The 53-year-old received the jab on May 4 and was taken to Flinders Medical Centre in a serious condition on Wednesday night with thrombosis with thrombocytopenia syndrome (TTS).
Chief Health Officer Professor Nicola Spurrier confirmed the state’s first case of thrombosis in a press conference on Thursday afternoon, reiterating clots ‘can occur from four days to 28 days after the vaccine’.
There is also a second ‘probable’ case in an 87-year-old woman also from South Australia.
The elderly woman received her vaccine on April 28 and admitted to hospital last week with similar symptoms.
There are 24 confirmed cases of blood clots linked to the vaccine in Australia.
A man has been rushed to hospital with life-threatening blood costs weeks after receiving the controversial AstraZeneca coronavirus vaccine
Professor Spurrier stressed that while cases of blood clotting have been confirmed, they only occur about one in every 100,000 doses.
‘They are looking at all the evidence, coming in from overseas as well as what is happening here in Australia,’ she told reporters Thursday.
She urged people under 50 to sign up for and receive their Pfizer vaccines, which are starting to be rolled out across the country.
‘We still have lots of bookings available for anybody who is less than 50 who fit into certain groups including allied health workers, we have availability in our clinics’ she said.
Chief Health Officer Professor Nicola Spurrier confirmed the state’s first case of thrombosis after a South Australian man was taken to hospital weeks after receiving the AZ vaccine
Post-vaccination blood clots – warning signs
If you have these symptoms, urgently seek help:
- A severe headache that won’t go away with Panadol OR
- Breathing difficulties and abdominal pains
If you have these symptoms, call 000
- central or crushing chest pain lasting more than 10 minutes
- unconsciousness or a seizure (fit)
- severe difficulty breathing or turning blue
- severe bleeding or inability to control bleeding with pressure
- sudden inability to move or speak, or sudden facial drooping
These occur quickly – usually within 15 minutes of a jab
These are common symptoms – and not urgent:
- A mild fever
- A moderate headache that responds to your usual painkillers
Sources: Burnet Institute/Health.gov.au
The AstraZeneca vaccine is recommended in Australia for people over 50, and 20million doses of the Pfizer vaccine have been ordered as the preferred alternative, due to the rare blood clots, which occur roughly six times per million doses.
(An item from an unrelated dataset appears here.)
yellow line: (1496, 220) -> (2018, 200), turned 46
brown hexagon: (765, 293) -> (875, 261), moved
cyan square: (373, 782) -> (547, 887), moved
There have been 2million doses of AstraZeneca administered in Australia as of May 1.
Federal Acting Chief Medical Officer Michael Kidd addressed concerns surrounding the vaccine saying while it can cause blood clotting in people with low platelet counts he stressed that the chances of it happening are ‘very small’.
He confirmed the symptoms people receiving the vaccine should be on alert for however, particularly after the AstraZeneca jab.
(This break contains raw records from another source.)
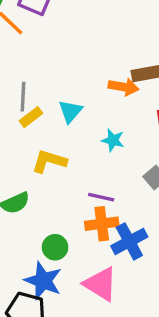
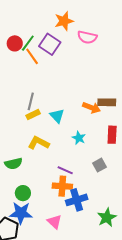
cyan triangle: (70, 111) -> (57, 116), turned -35
green circle: (55, 247) -> (23, 193), moved
blue star: (43, 281) -> (21, 213), turned -30
pink triangle: (100, 284) -> (54, 222), size x0.7

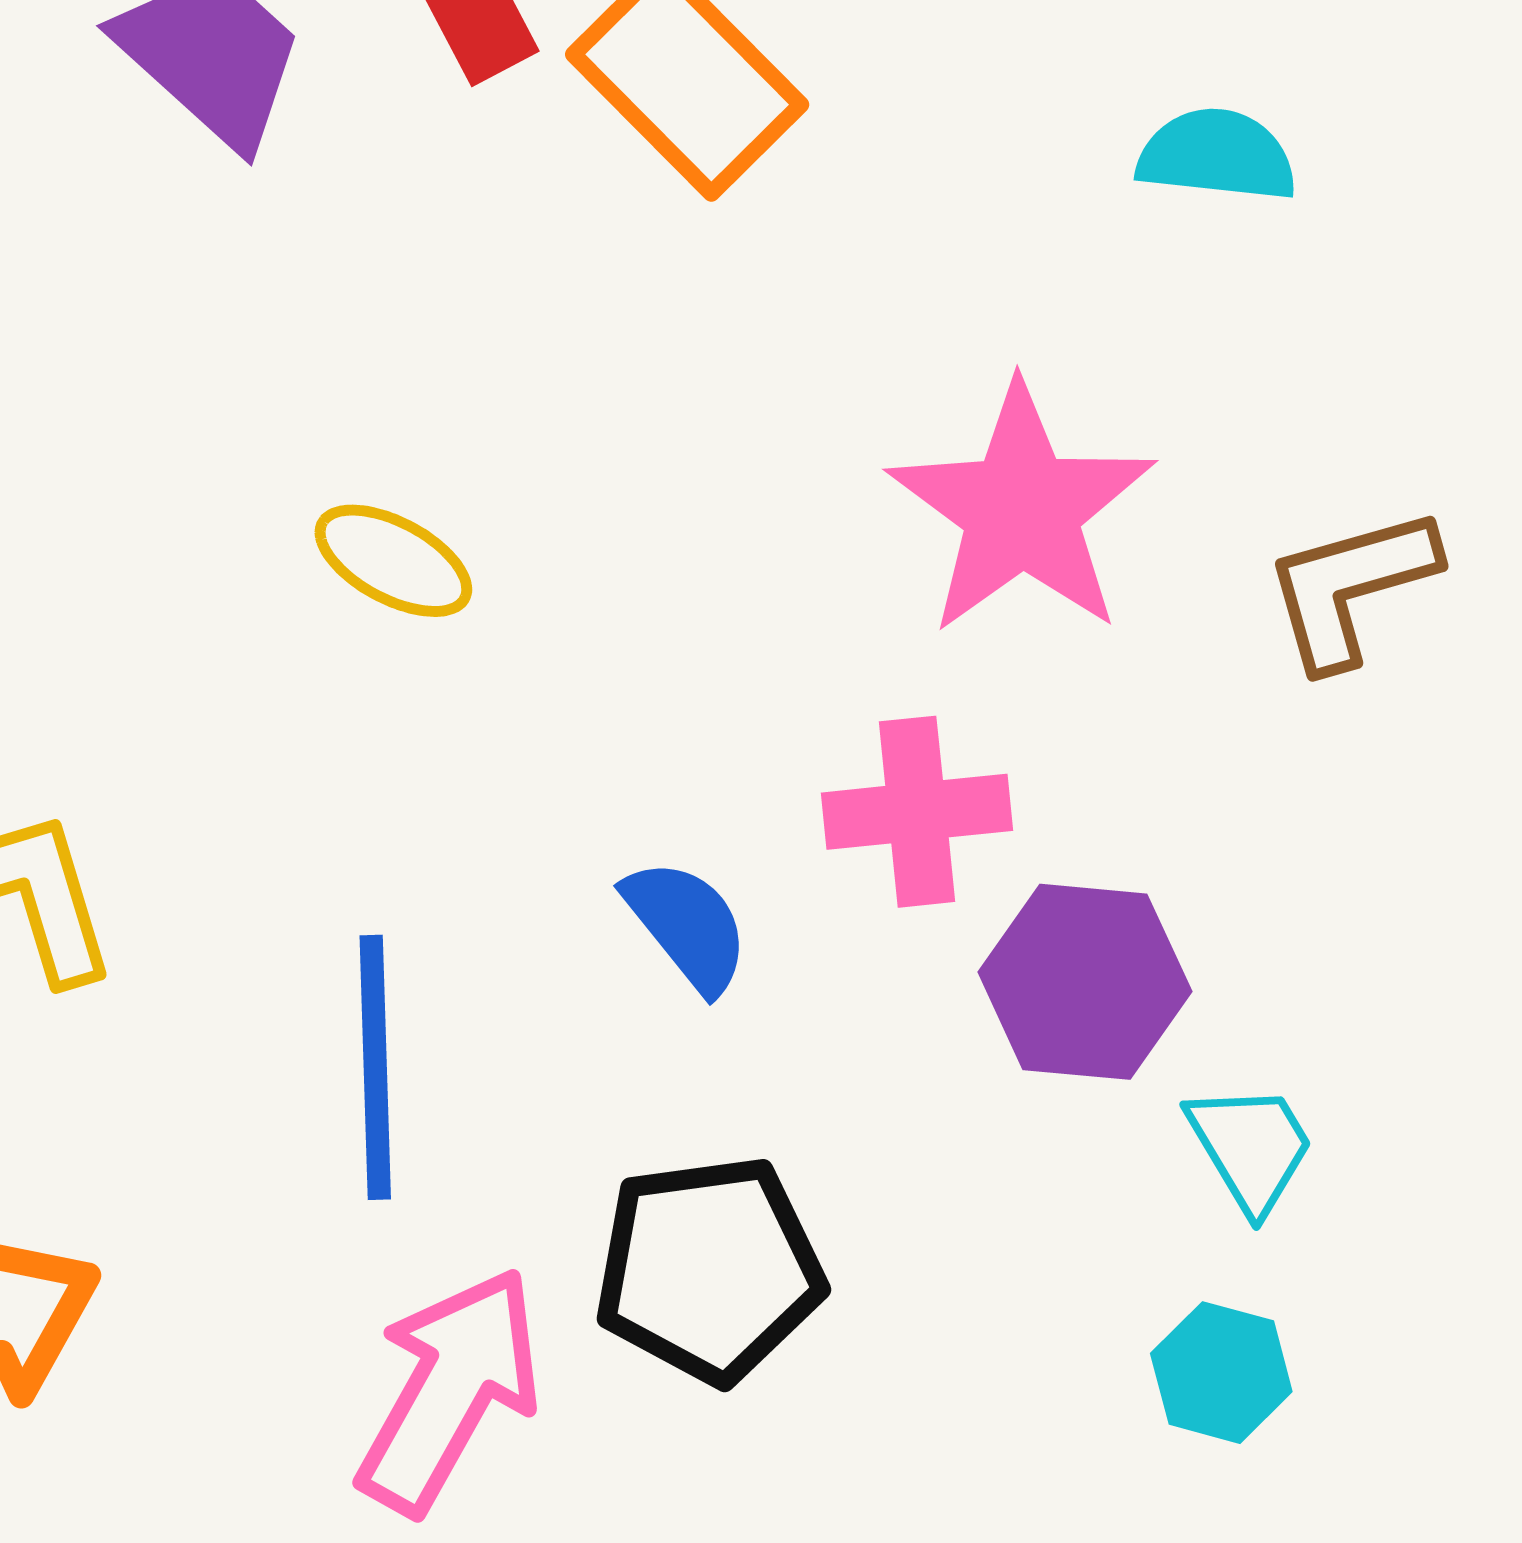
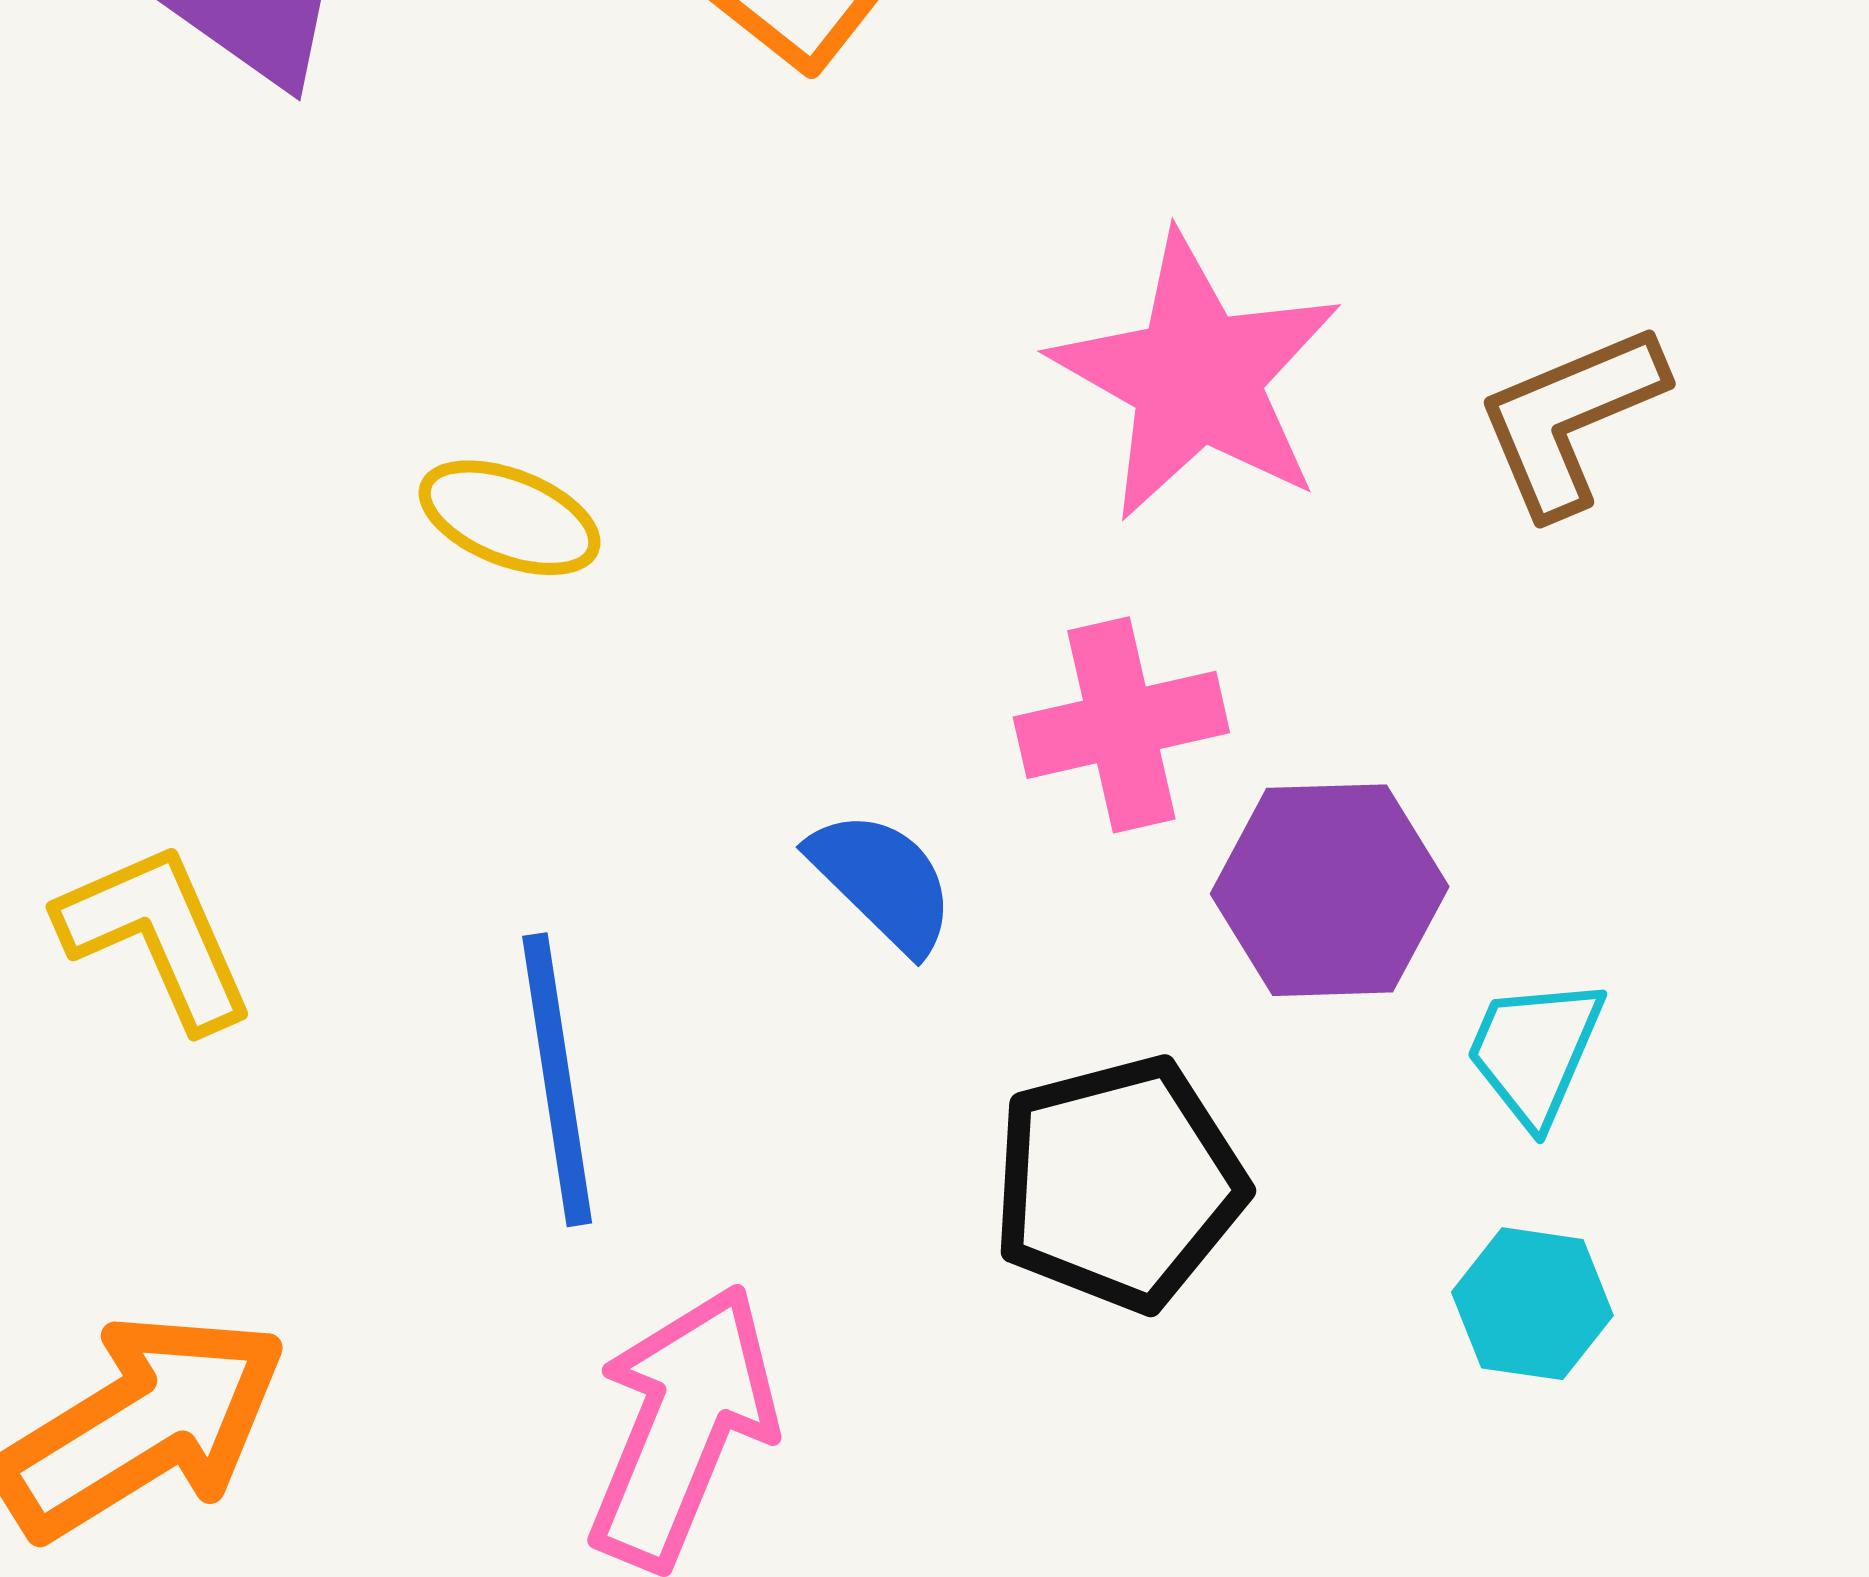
cyan trapezoid: (1251, 1147) -> (1535, 1051), turned -119
black pentagon: (709, 1269) -> (1119, 1183), moved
‘People should be particularly alert to severe persistent headaches occurring four to 20 days after vaccination and which are different to the usual pattern of headaches and do not settle with over-the-counter painkillers,’ he said.
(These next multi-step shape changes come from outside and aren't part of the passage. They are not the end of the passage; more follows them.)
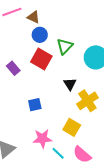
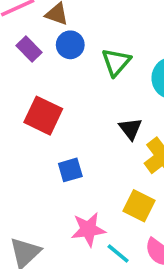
red square: (41, 59) -> (43, 116), moved
purple rectangle: (13, 68) -> (29, 49), moved

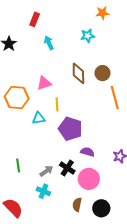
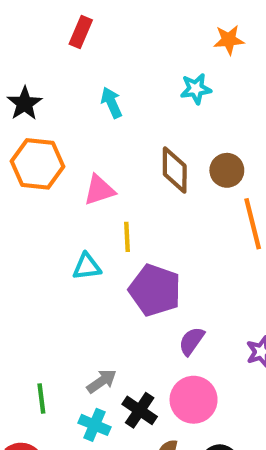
red rectangle: (35, 19) -> (81, 32), moved
orange hexagon: (17, 97) -> (38, 164), moved
purple semicircle: (87, 152) -> (192, 341), turned -72
green line: (18, 165) -> (41, 399), moved
black cross: (67, 168) -> (140, 410), moved

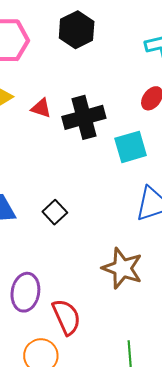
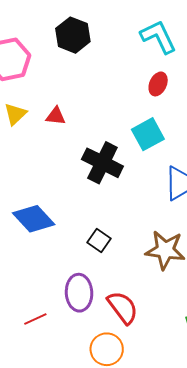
black cross: (84, 117) -> (102, 163), moved, turned -36
black square: (55, 212) -> (99, 240), moved

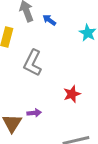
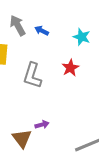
red star: (72, 94) -> (70, 68), moved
‘If you received the AstraZeneca vaccine and experience symptoms of persistent headaches or other worrying symptoms four to 20 days after the vaccine, you should seek medical advice.
‘The serious risk disease and death from COVID-19, if we experience another severe outbreak, … is far greater than the very small potential risk of a very rare clotting disorder associated with the vaccine.
‘Cerebral venous thrombosis is a very rare disorder that has previously not been known to be associated with vaccination, however it has been noted as a complication of people who have contracted COVID-19,’ Professor Kidd said.
‘No cases of central venous sinus thrombosis have been reported in Australia to date, in the time period of concern following vaccination, which is within four to 20 days.